You can do it this way for integer values:

import numpy as np

np.random.seed(12345)
print(np.random.randint(256**4, dtype='<u4', size=1)[0])

#include <iostream>
#include <random>

int main()
{
    std::mt19937 e2(12345);
    std::cout << e2() << std::endl;
}

The result of both snippets is 3992670690

---

By looking at source code of rand you can implement it in your C++ code this way:

import numpy as np

np.random.seed(12345)
print(np.random.rand())

#include <iostream>
#include <iomanip>
#include <random>

int main()
{
    std::mt19937 e2(12345);
    int a = e2() >> 5;
    int b = e2() >> 6;
    double value = (a * 67108864.0 + b) / 9007199254740992.0;
    std::cout << std::fixed << std::setprecision(16) << value << std::endl;
}

Both random values are 0.9296160928171479

---

It would be convenient to use std::generate_canonical, but it uses another method to convert the output of Mersenne twister to double.
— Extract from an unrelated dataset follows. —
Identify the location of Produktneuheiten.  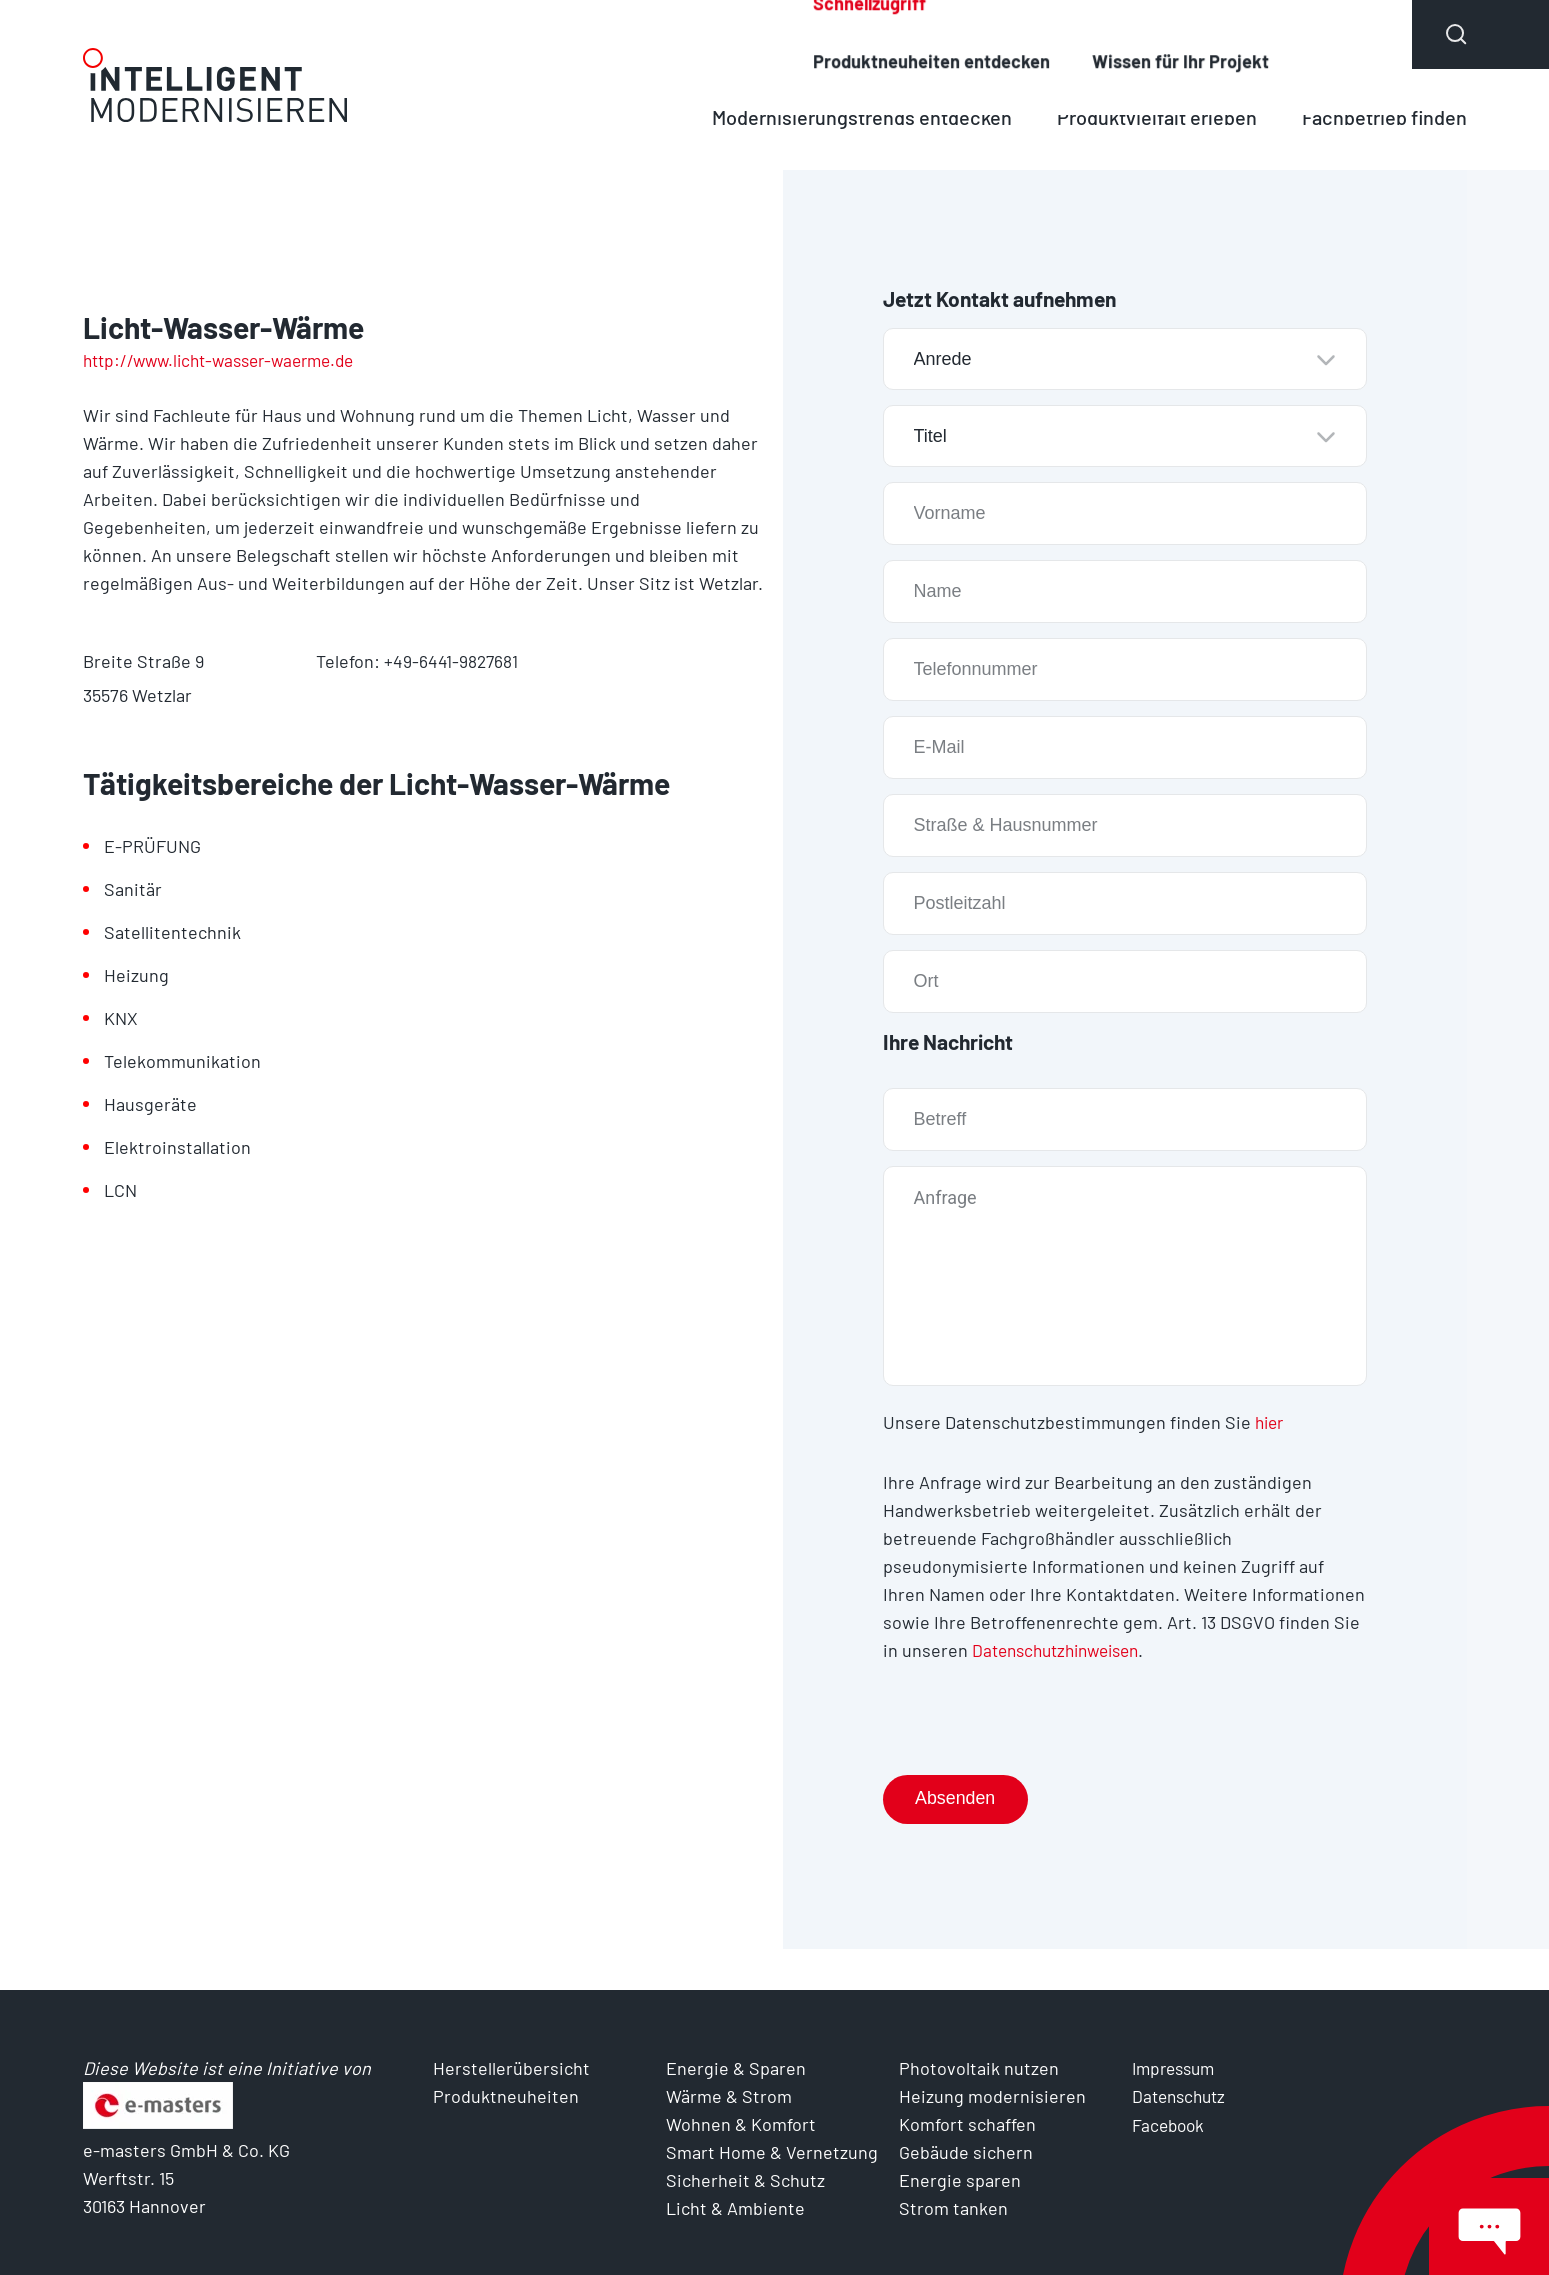 (1161, 34). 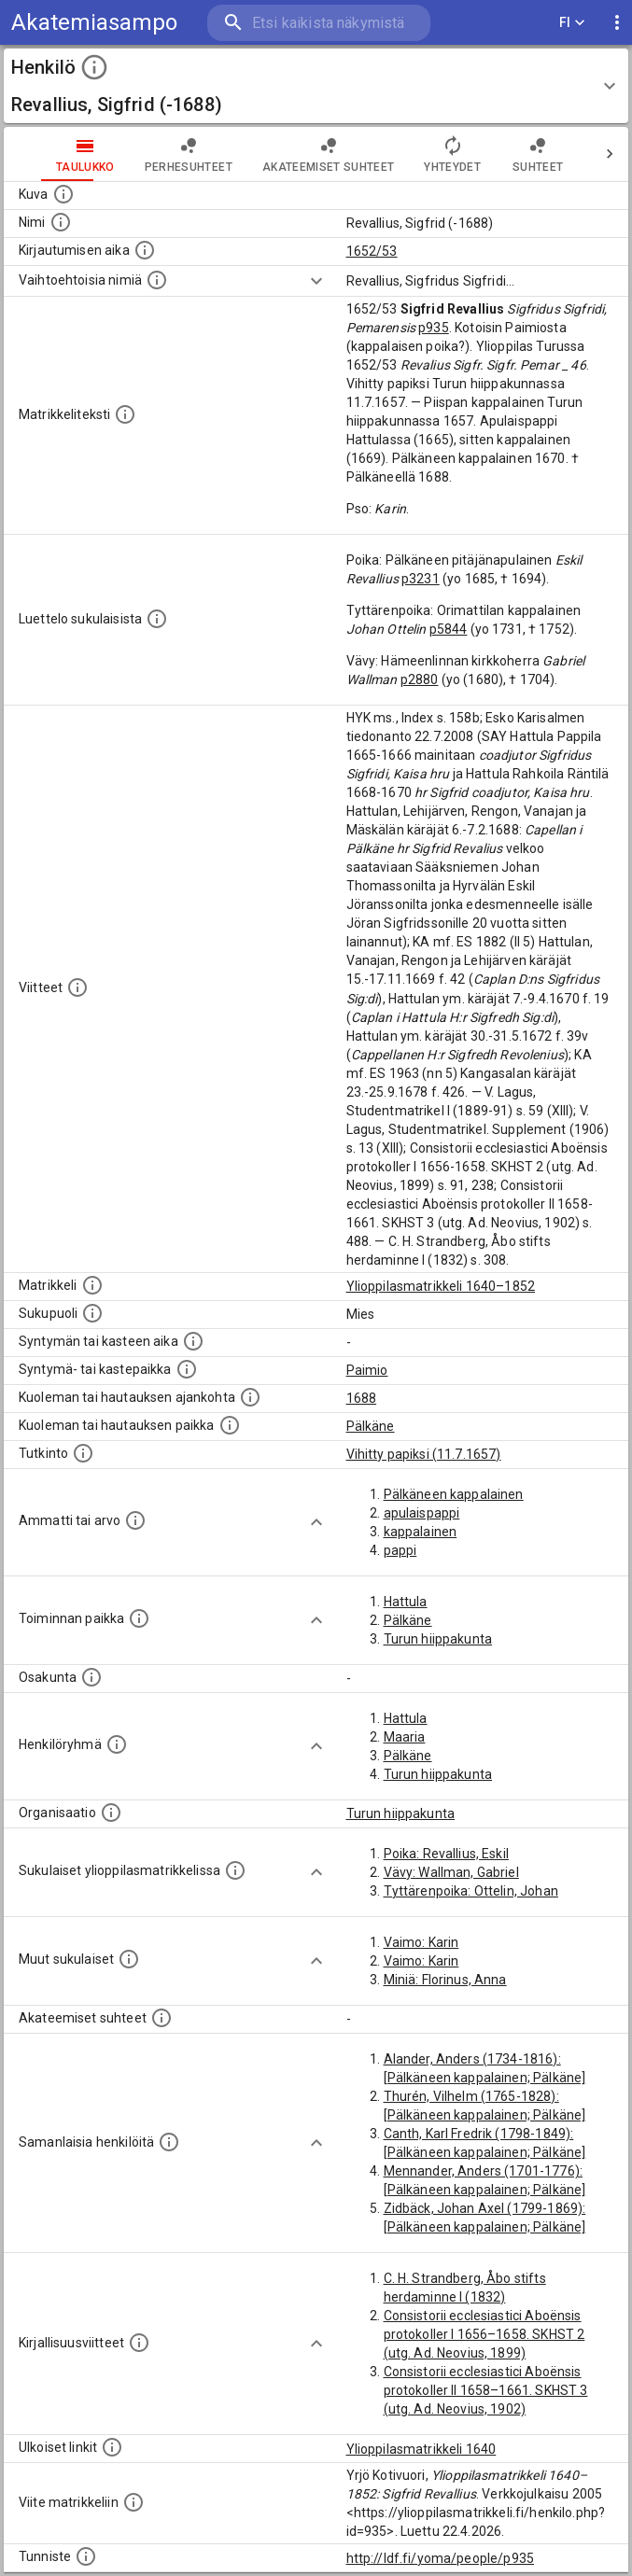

The reason they differ is likely that generate_canonical is more optimized than the random generator used in NumPy, as it avoids costly floating point operations, especially multiplication and division, as seen in source code. However it seems to be implementation dependent, while NumPy produces the same result on all platforms.

double value = std::generate_canonical<double, std::numeric_limits<double>::digits>(e2);

This doesn't work and produces result 0.8901547132827379, which differs from the output of Python code.